The character of Jack Ryan has long been one of the spy genre’s most influential, with John Krasinski’s Amazon Prime iteration blending previous performances with material from Tom Clancy’s books, all updated for a modern setting. The second season takes the pace and development the first season built up and escalates it even further, delivering plenty of action, and another well thought out espionage thriller. Where the season shines most is in its showcase of Krasinki’s Ryan as the relatable (albeit genius-level former US Marine) who will stop at nothing to do what’s right.
The first season of Jack Ryan did a great job of setting up the show’s cast, from Jack himself to Wendell Pierce as James Greer, and Abi Cornish as Cathy Muller (who is unfortunately completely absent from the second season). After having left the Marines due to injury Jack, who also has a degree in Economics, becomes a CIA analyst who uncovers a money trail leading directly to what he believes will be the next 9/11. Jack follows the plot and tracks down its leader Suleiman, eventually killing him and saving the day.
The first season had, as every Jack Ryan story should, that perfect mix of political intrigue and intense action, but perhaps more than anything else set up the future of the adaptation extremely well (for our full thoughts on Jack Ryan’s first season check out the full post HERE).
This time Jack, who chose to reject Greer’s offer to join him in Moscow at the end of Season 1, once again uncovers the early signs of a more sinister plot. Following a strange shipment to Venezuela, Jack’s investigation sees him once again team up with Greer after US senator (and old Marine buddy of Jack’s) Jimmy Moreno is assassinated. The story sees Jack tangle with an international assassin, mysterious mining operation, several disappearances, and lots of political red tape.

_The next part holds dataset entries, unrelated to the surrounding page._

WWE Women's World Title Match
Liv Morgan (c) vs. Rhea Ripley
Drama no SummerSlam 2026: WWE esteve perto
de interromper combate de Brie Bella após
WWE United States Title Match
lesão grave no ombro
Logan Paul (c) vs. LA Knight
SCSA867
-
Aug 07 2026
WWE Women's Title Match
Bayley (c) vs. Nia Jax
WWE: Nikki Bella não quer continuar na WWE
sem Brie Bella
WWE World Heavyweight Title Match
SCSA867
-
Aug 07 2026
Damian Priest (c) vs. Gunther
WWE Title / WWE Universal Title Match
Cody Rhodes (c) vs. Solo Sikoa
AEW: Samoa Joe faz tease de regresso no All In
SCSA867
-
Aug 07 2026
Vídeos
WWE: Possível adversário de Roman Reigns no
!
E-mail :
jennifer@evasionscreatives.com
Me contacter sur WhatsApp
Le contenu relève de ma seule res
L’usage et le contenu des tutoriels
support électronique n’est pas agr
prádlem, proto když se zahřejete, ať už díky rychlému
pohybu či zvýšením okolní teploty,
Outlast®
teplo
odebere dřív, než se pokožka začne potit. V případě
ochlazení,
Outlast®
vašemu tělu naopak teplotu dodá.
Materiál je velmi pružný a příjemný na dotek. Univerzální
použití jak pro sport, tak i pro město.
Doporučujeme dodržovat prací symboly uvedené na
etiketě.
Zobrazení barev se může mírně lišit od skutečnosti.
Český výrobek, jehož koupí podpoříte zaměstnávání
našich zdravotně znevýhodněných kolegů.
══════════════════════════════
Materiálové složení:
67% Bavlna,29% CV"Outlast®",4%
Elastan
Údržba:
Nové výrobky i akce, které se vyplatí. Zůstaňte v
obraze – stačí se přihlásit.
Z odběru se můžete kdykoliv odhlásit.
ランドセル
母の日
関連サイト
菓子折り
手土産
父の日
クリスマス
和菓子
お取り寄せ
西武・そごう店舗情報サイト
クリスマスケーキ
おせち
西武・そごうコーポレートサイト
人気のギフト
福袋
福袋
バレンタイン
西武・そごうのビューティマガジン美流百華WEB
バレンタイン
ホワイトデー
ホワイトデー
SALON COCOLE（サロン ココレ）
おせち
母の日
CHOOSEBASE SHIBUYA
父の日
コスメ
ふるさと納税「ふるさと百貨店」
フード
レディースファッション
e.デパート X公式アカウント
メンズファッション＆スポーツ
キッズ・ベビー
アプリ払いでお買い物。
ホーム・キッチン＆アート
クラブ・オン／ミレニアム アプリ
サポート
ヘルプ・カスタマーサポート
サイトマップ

Admittedly, like the first season, Jack Ryan Season 2 has its fair share of ‘America is the best and our way is the right way’ moments, but at the end of the day that has always been an element of Jack Ryan’s character, and works well for the story they are telling. It’s also worth noting that with that in mind the show, although clearly fictional, does hit home the corruption of its version of Venezuela very hard. So much so, that the real-world Venezuelan government have expressed their unhappiness with its portrayal.
Along with Krasinksi as Ryan and Pierce as Greer, John Hoogenakker returns as CIA field operative Matice, but the rest of the cast is completely new. Noomi Rapace plays a spy whose interests align with Jacks (for a while at least), Jordi Mollà plays Venezuelan dictator Nicolás Reyes, Cristina Umaña plays opposing candidate Gloria Bonalde, and Michael Kelly plays Venezuela CIA Chief Mike November. Through its wide supporting cast, the show manages to once again follow several subplots and characters that intervene with Jack’s own story, growing out the world extremely well.

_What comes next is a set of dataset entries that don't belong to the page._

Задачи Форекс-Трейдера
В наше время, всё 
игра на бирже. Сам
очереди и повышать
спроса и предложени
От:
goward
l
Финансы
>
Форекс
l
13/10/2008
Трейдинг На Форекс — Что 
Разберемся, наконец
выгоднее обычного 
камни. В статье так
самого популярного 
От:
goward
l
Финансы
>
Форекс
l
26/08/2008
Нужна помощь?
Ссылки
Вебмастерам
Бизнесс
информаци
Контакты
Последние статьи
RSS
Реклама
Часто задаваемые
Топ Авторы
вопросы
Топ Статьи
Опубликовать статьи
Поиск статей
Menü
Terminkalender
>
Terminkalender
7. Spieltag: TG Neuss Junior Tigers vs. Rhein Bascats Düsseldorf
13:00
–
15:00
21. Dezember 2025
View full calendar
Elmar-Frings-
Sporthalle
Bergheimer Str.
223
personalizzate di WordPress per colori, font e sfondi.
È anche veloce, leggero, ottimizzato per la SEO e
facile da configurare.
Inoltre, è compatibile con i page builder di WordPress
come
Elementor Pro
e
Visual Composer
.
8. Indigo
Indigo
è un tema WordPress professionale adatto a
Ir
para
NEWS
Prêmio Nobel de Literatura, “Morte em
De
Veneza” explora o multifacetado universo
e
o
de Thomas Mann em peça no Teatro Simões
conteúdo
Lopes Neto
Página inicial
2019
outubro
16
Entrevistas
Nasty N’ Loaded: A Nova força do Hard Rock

Although not much of the first season’s cast returns, one thing that is back, and bigger than ever, is the action. The action and intensity start almost straight away in the second season, with Benito Martinez’s Senator Moreno taken out in the second episode during an intense ambush scene, the tension is injected almost straight. There are numerous shootouts, brutal action scenes, and Jack even chases an assassin across rooftops in London, in a scene that almost rivals Tom Cruise’s London rooftop sprint from Mission Impossible: Fallout. All of the action leads up to the huge set piece of the finale where Jack and a team of covert operatives storm the Venezuelan Presidential palace.

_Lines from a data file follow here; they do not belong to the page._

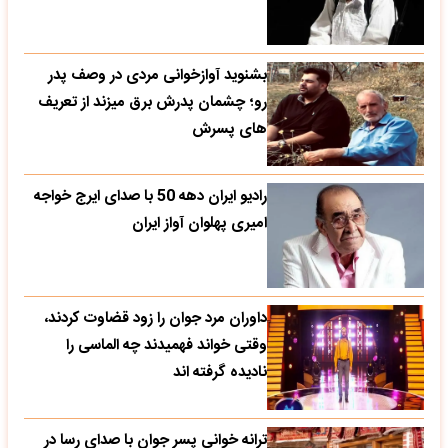
بشنوید آوازخوانی مردی در وصف پدر
رو؛ چشمان پدرش برق میزند از تعریف
های پسرش
رادیو ایران دهه 50 با صدای ایرج خواجه
امیری پهلوان آواز ایران
داوران مرد جوان را زود قضاوت کردند،
وقتی خواند فهمیدند چه الماسی را
نادیده گرفته اند
ترانه خوانی پسر جوان با صدای رسا در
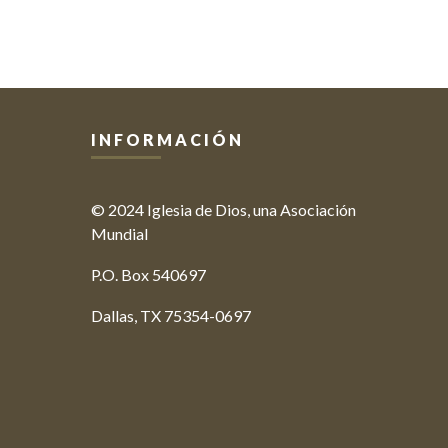
INFORMACIÓN
© 2024 Iglesia de Dios, una Asociación
Mundial
P.O. Box 540697
Dallas, TX 75354-0697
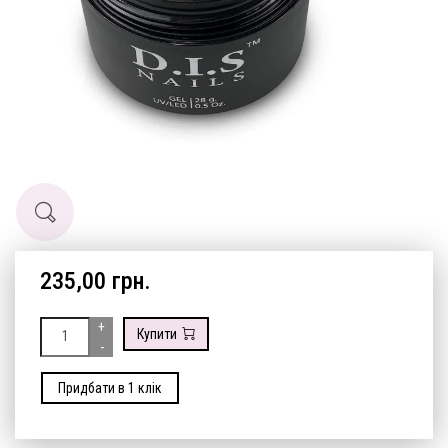
235,00 грн.
+
Купити
-
Придбати в 1 клік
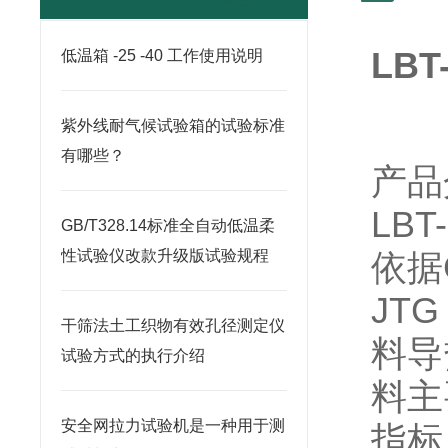
LB
低温箱 -25 -40 工作使用说明
紫外线耐气候试验箱的试验标准
有哪些？
产品
LBT
GB/T328.14标准全自动低温柔
性试验仪改款升级版试验规程
依据
JTG
干筛法土工织物有效孔径测定仪
料导
试验方式的执行介绍
料主
安全网拉力试验机是一种用于测
指标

The pacing may feel a little off throughout the second season, with important characters coming and going for episodes at a time, and other seemingly crucial ones like Tom Wlaschiha’s Max (who feels like the key villain early on) being despatched around halfway through the eight-episode season. And yet I’d argue this only adds to the realism of the show. In reality, a mission to take down a corrupt government and uncover an international conspiracy takes much more than what we see in a James Bond movie, where Bond takes down one guy to get the name of the big bad guy and kills him in a climactic showdown. Instead, Jack Ryan shows us the complexities of such work and sees Jack and his allies travelling the globe and taking on several different elements, all building towards the overarching plot.
One of the bigger problems I did have with the second season is a rather large logic leap it takes towards the end. Jack leads the charge against President Reyes’ palace to save Greer, and as they do he and his team kill literally every single soldier and guard in the palace. Throughout the mission, Mike repeatedly reminds Jack that they cannot actually kill Reyes and are instead just there to save Greer.
This, of course, leads to Jack having Reyes by gunpoint, but eventually deciding to do the right thing. The problem here is that they stick to the murdering of a foreign president as something they absolutely cannot do, because of the political fallout – and yet the storming of his house and killing every single soldier and guard (all presumably members of the Venezuelan military or secret service) is absolutely fine. Admittedly it could be a pedantic grievance, but as they keep reminding the viewer how important it is that Reyes cannot be harmed, it brings even more focus to the people they are killing.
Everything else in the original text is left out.